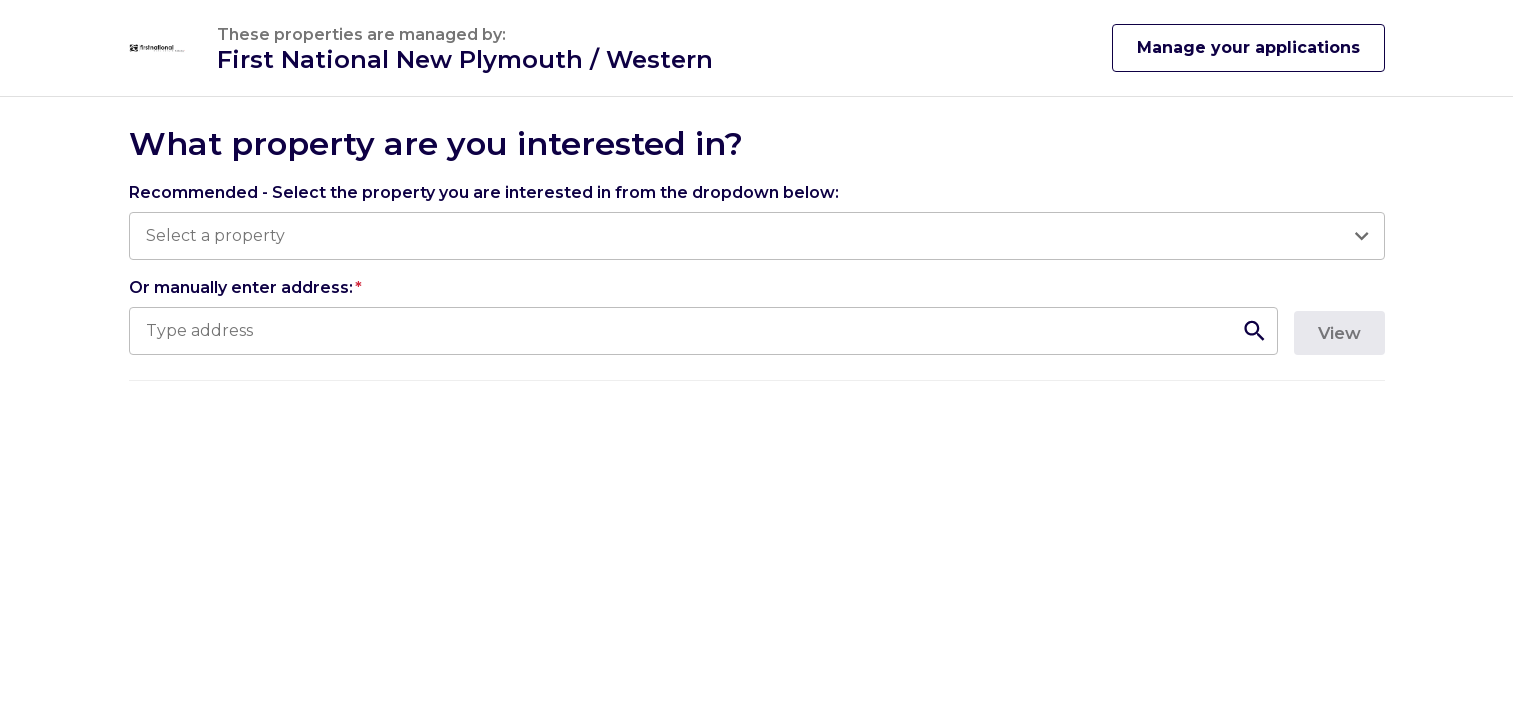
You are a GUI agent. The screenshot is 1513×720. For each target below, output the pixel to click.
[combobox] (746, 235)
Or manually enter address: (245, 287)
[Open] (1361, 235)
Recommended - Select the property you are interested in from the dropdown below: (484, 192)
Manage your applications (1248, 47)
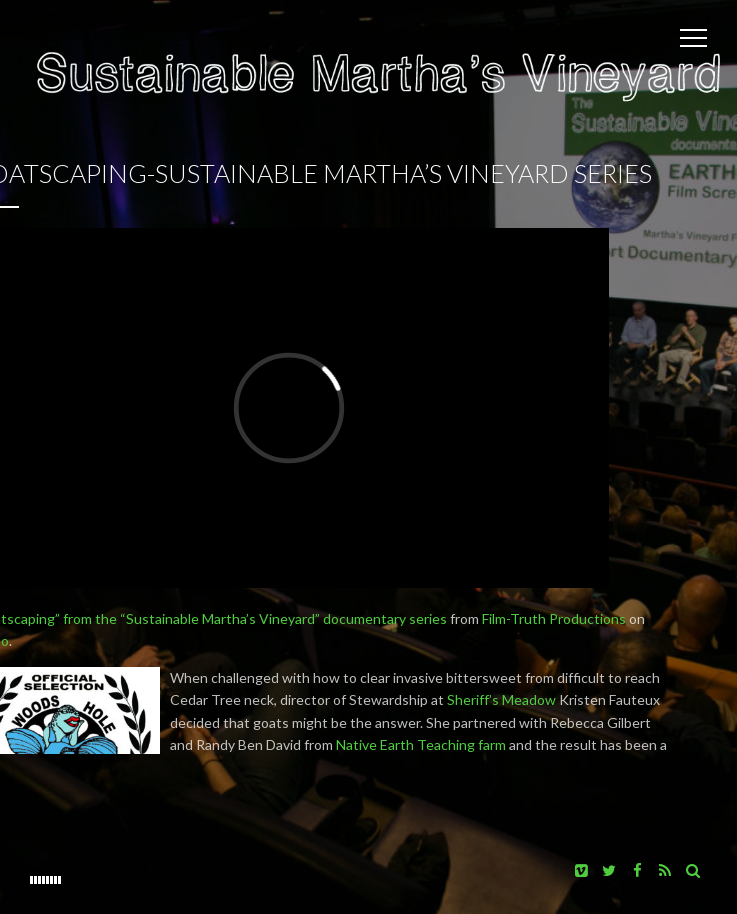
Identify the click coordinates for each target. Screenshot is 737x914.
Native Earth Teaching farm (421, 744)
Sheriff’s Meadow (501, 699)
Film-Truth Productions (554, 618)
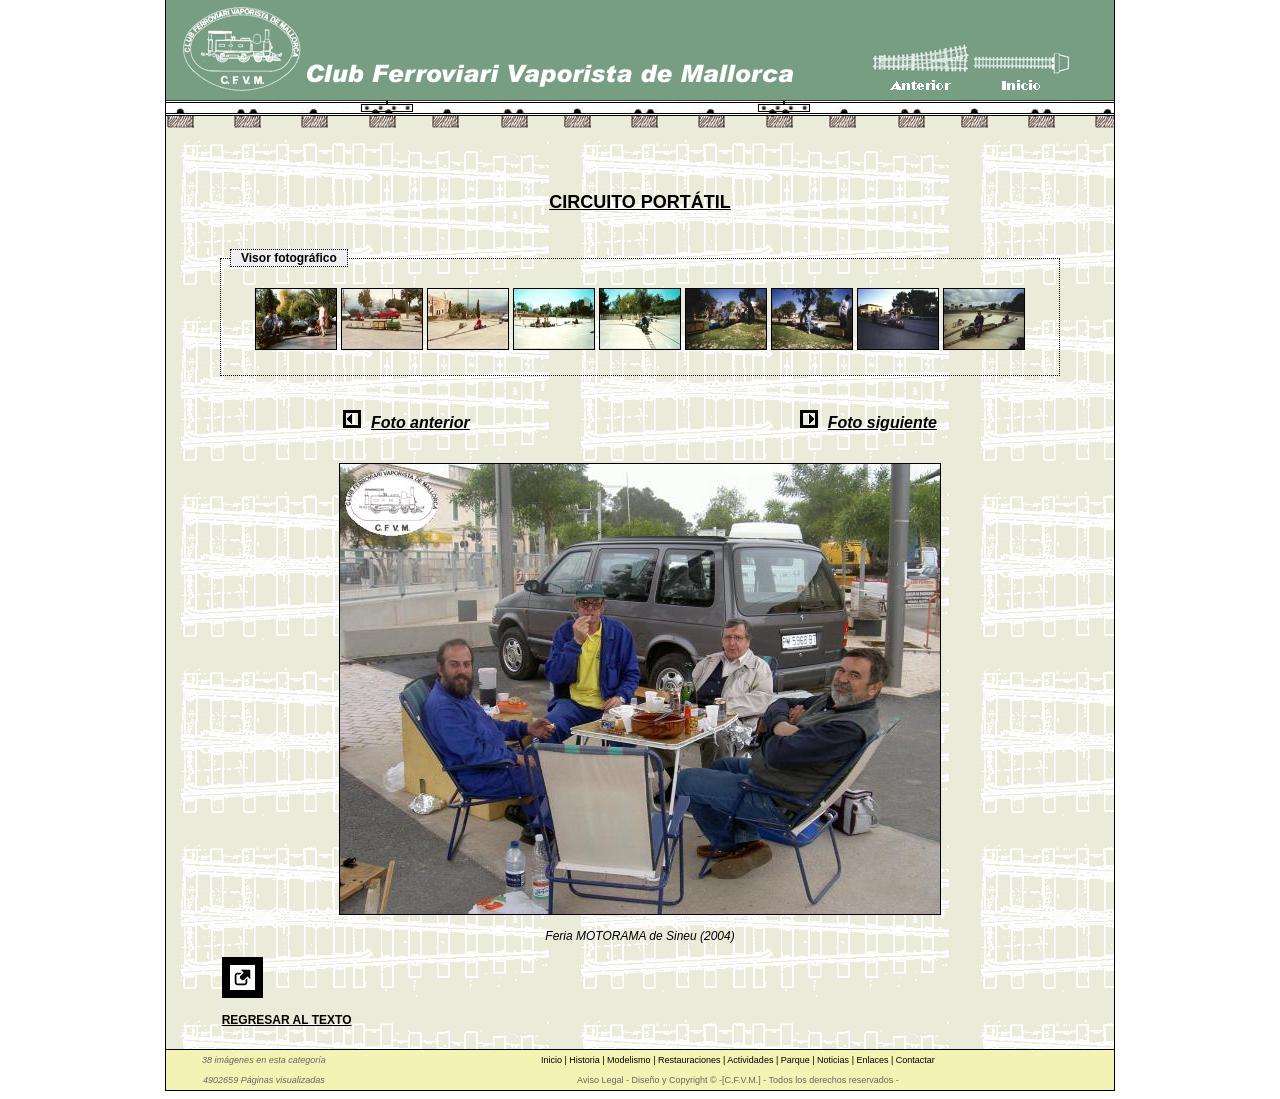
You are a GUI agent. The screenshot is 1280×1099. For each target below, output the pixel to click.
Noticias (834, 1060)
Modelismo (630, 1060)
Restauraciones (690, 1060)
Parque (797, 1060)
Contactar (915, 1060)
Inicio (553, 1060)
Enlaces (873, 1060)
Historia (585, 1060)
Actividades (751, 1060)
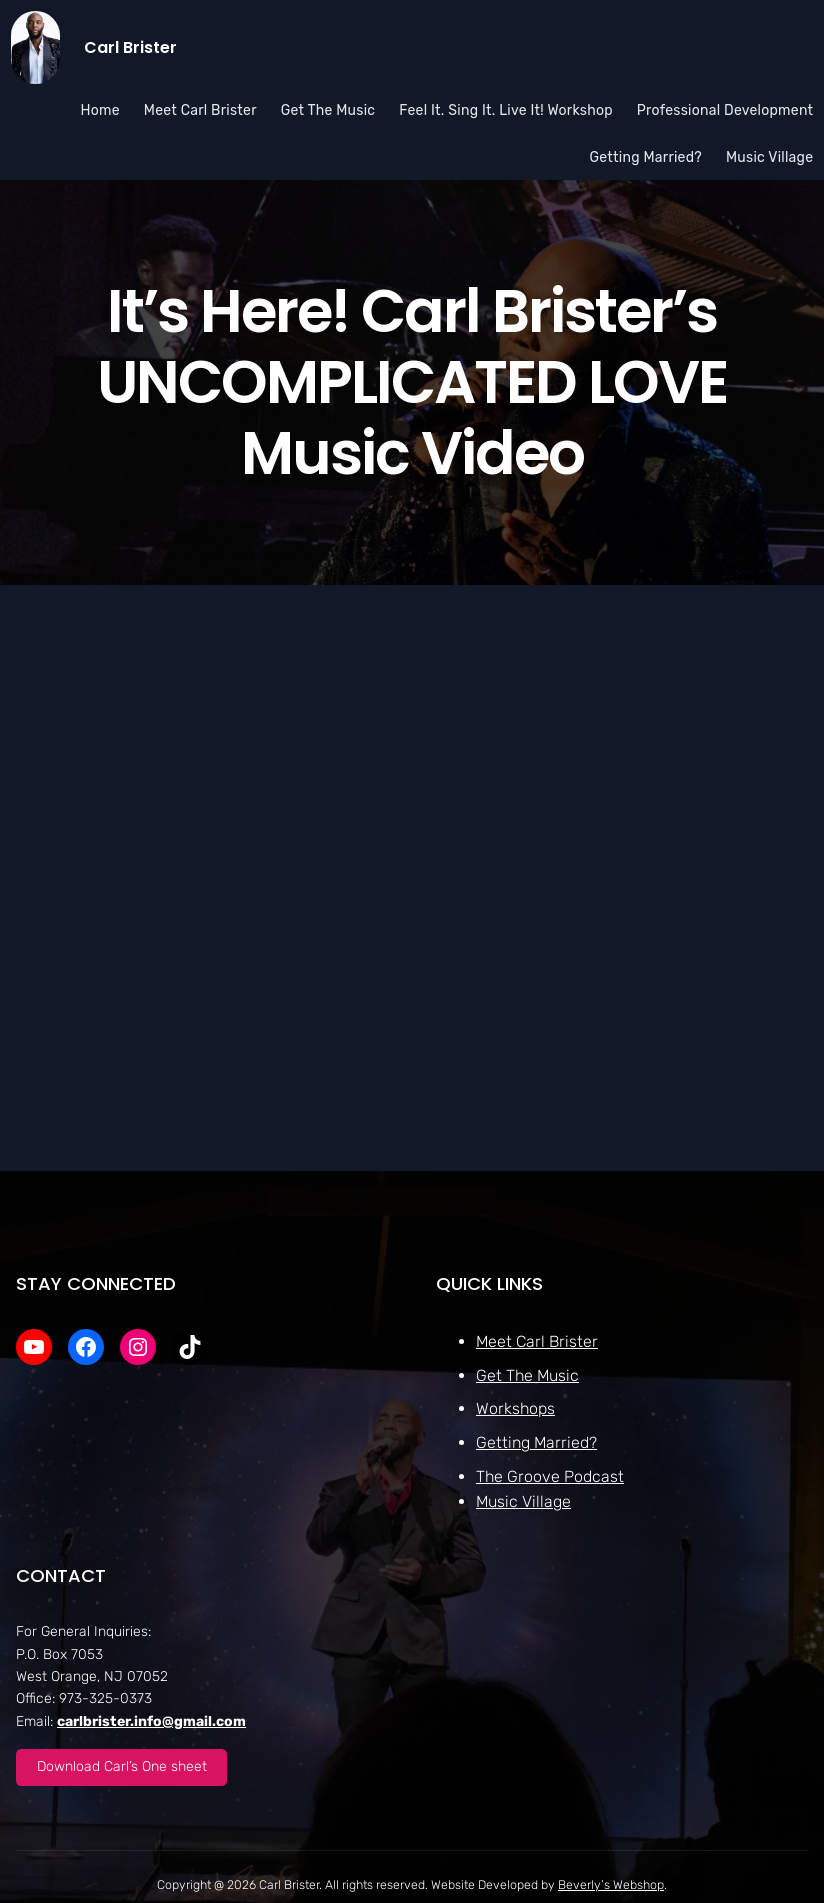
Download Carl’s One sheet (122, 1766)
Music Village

::::::::::

Task: Omit the pictures. Transcribe every record exactly.

Response box:
You are a GUI agent. The screenshot is 1513×720. For each target below, output the pixel to click.
[combobox] (746, 235)
Or manually enter address: (245, 287)
[Open] (1361, 235)
Recommended - Select the property you are interested in from the dropdown below: (484, 192)
Manage your applications (1248, 47)
Identify the click coordinates for each target. Screenshot is 737x914.
Native Earth Teaching farm (421, 744)
Sheriff’s Meadow (501, 699)
Film-Truth Productions (554, 618)
You are a GUI agent. The screenshot is 1280×1099. For each target below, output the pixel to click.
Noticias (834, 1060)
Modelismo (630, 1060)
Restauraciones (690, 1060)
Parque (797, 1060)
Contactar (915, 1060)
Inicio (553, 1060)
Enlaces (873, 1060)
Historia (585, 1060)
Actividades (751, 1060)
Download Carl’s One sheet (122, 1766)
Music Village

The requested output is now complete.